The Quest to run NetBSD on Bochs

Running NetBSD on Bochs. Sounds trivial. Point Bochs to the right .iso and start it. Right? Wrong. I have to run NetBSD on a forked Bochs version as a prerequisite of my master’s thesis. That already worked with Linux 5.4 and FreeBSD 12.3, so why shouldn’t it work with NetBSD 9.3?

Prequel

As already stated, my initial goal was to run a recent NetBSD version, 9.3 (released 2022-08-04) in my case, on a customised forked Bochs version (for some low-level analysis further on).
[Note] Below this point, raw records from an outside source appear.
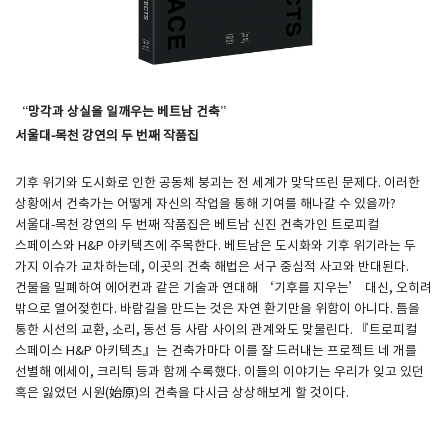
“망각과 상실을 일깨우는 베트남 건축”
서울대-목천 강연의 두 번째 작품집​
기후 위기와 도시화로 인한 공동체 붕괴는 전 세계가 맞닥뜨린 문제다. 이러한
상황에서 건축가는 어떻게 자신의 작업을 통해 기여를 해나갈 수 있을까?
서울대-목천 강연의 두 번째 작품집은 베트남 신진 건축가인 트로피컬
스페이스와 H&P 아키텍츠에 주목한다. 베트남은 도시화와 기후 위기라는 두
가지 이슈가 교차하는데, 이곳의 건축 해법은 서구 중심적 사고와 반대된다.
건물을 밀폐하여 에어컨과 같은 기술과 연대해 ‘기후를 지우는’ 대신, 오히려
밖으로 열어젖힌다. 바람길을 만드는 것은 자연 환기만을 위함이 아니다. 틈을
통한 시선의 교환, 소리, 동선 등 사람 사이의 관계와도 맞물린다. 『트로피컬
스페이스 H&P 아키텍츠』는 건축가마다 이를 잘 드러내는 프로젝트 네 개를
선별해 에세이, 크리틱 등과 함께 수록했다. 이들의 이야기는 우리가 잊고 있던
혹은 잃었던 시원(始原)의 건축을 다시금 상상해보게 할 것이다.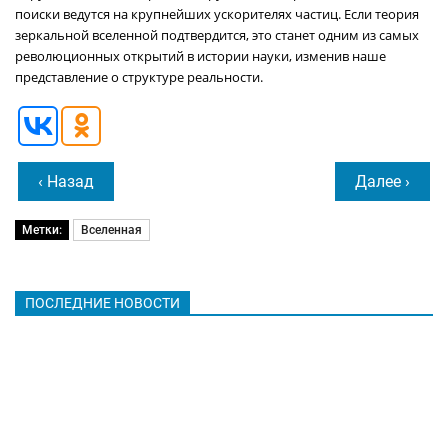
поиски ведутся на крупнейших ускорителях частиц. Если теория
зеркальной вселенной подтвердится, это станет одним из самых
революционных открытий в истории науки, изменив наше
представление о структуре реальности.
‹ Назад
Далее ›
Метки:
Вселенная
ПОСЛЕДНИЕ НОВОСТИ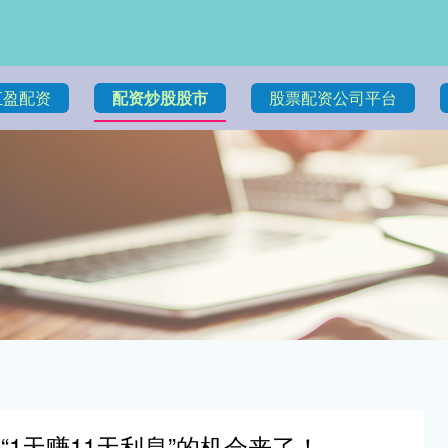
汇盈配资
配资炒股股市
股票配资公司平台
“1天赚11天利息”的机会来了！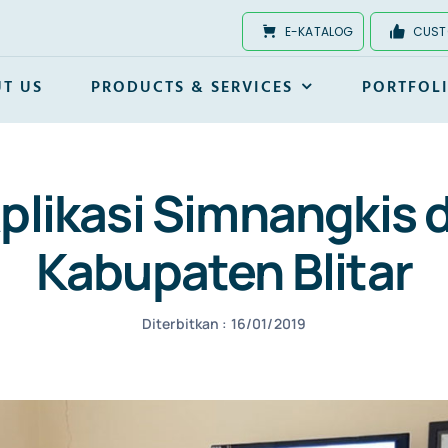
E-KATALOG
CUST
T US
PRODUCTS & SERVICES
PORTFOL
plikasi Simnangkis 
Kabupaten Blitar
Diterbitkan : 16/01/2019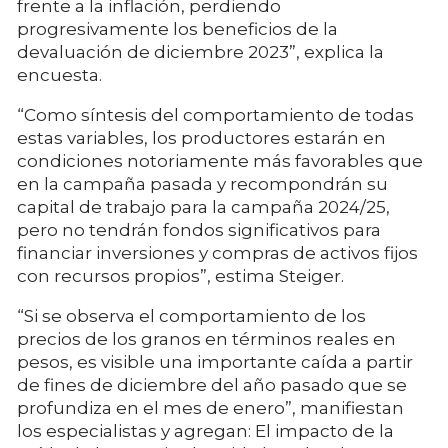
frente a la inflación, perdiendo
progresivamente los beneficios de la
devaluación de diciembre 2023”, explica la
encuesta.
“Como síntesis del comportamiento de todas
estas variables, los productores estarán en
condiciones notoriamente más favorables que
en la campaña pasada y recompondrán su
capital de trabajo para la campaña 2024/25,
pero no tendrán fondos significativos para
financiar inversiones y compras de activos fijos
con recursos propios”, estima Steiger.
“Si se observa el comportamiento de los
precios de los granos en términos reales en
pesos, es visible una importante caída a partir
de fines de diciembre del año pasado que se
profundiza en el mes de enero”, manifiestan
los especialistas y agregan: El impacto de la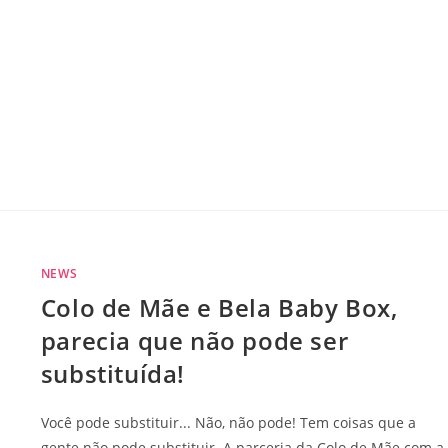
NEWS
Colo de Mãe e Bela Baby Box,
parecia que não pode ser
substituída!
Você pode substituir... Não, não pode! Tem coisas que a
gente não pode substituir. A parceria da Colo de Mãe com a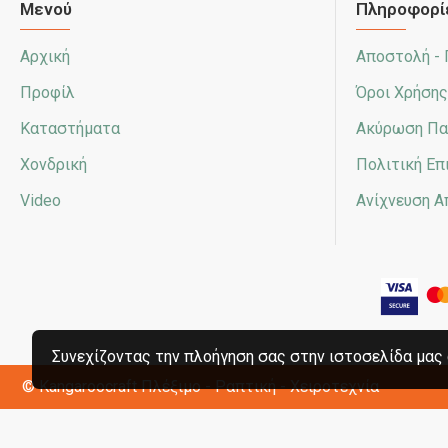
Μενού
Πληροφορί
Αρχική
Αποστολή -
Προφίλ
Όροι Χρήσης
Καταστήματα
Ακύρωση Πα
Χονδρική
Πολιτική Ε
Video
Ανίχνευση 
Συνεχίζοντας την πλοήγηση σας στην ιστοσελίδα μας 
© Kangaroocraft
Πλέξιμο - Ραπτική - Χειροτεχνία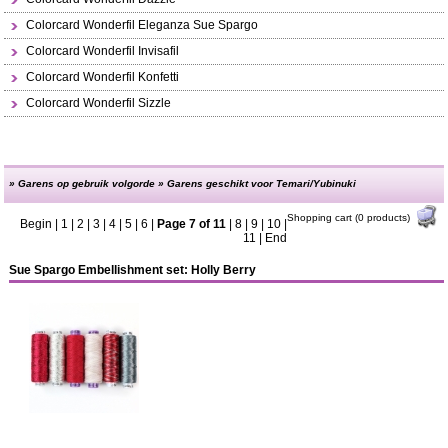
Colorcard Wonderfil Eleganza Sue Spargo
Colorcard Wonderfil Invisafil
Colorcard Wonderfil Konfetti
Colorcard Wonderfil Sizzle
»
Garens op gebruik volgorde
»
Garens geschikt voor Temari/Yubinuki
Shopping cart (0 products)
Begin
|
1
|
2
|
3
|
4
|
5
|
6
|
Page 7 of 11
|
8
|
9
|
10
|
11
|
End
Sue Spargo Embellishment set: Holly Berry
The initial attempt - just booting the NetBSD-9.3-i386.iso - went like this:

Screenshot of Bochs emulator showing NetBSD Kernel Panic

Yes the screenshot was taken over SSH X11 forwarding since the wonderful custom emulator is very particular on what OS it wants to run on.

As you can see, there is a kernel panic, stemming from a strange error message regarding missing console devices.

First Attempts

My first thought was “Well that sure is some incompatibility between a current NetBSD version and a decade-old forked Bochs”. In fact, the Bochs version this research project relies on prints the following on startup:

========================================================================
        FailBochs 1.0.1, based on the Bochs x86 Emulator 2.4.6
             Build from CVS snapshot, on February 22, 2011
                   Compiled at Oct 17 2022, 15:05:41
========================================================================

Maybe we should try a more recent Bochs version. I was in the process of downloading the source code onto my Mac when I remembered package managers exist. A simple brew install bochs later, and I could test a more recent version:

========================================================================
                        Bochs x86 Emulator 2.7
              Built from SVN snapshot on August  1, 2021
                Timestamp: Sun Aug  1 10:07:00 CEST 2021
========================================================================

Still not fully up-to-date, but Bochs development pretty much stagnated and there aren’t any major changes since then. Copy the .iso and the BOCHSRC over to the Mac, run it and…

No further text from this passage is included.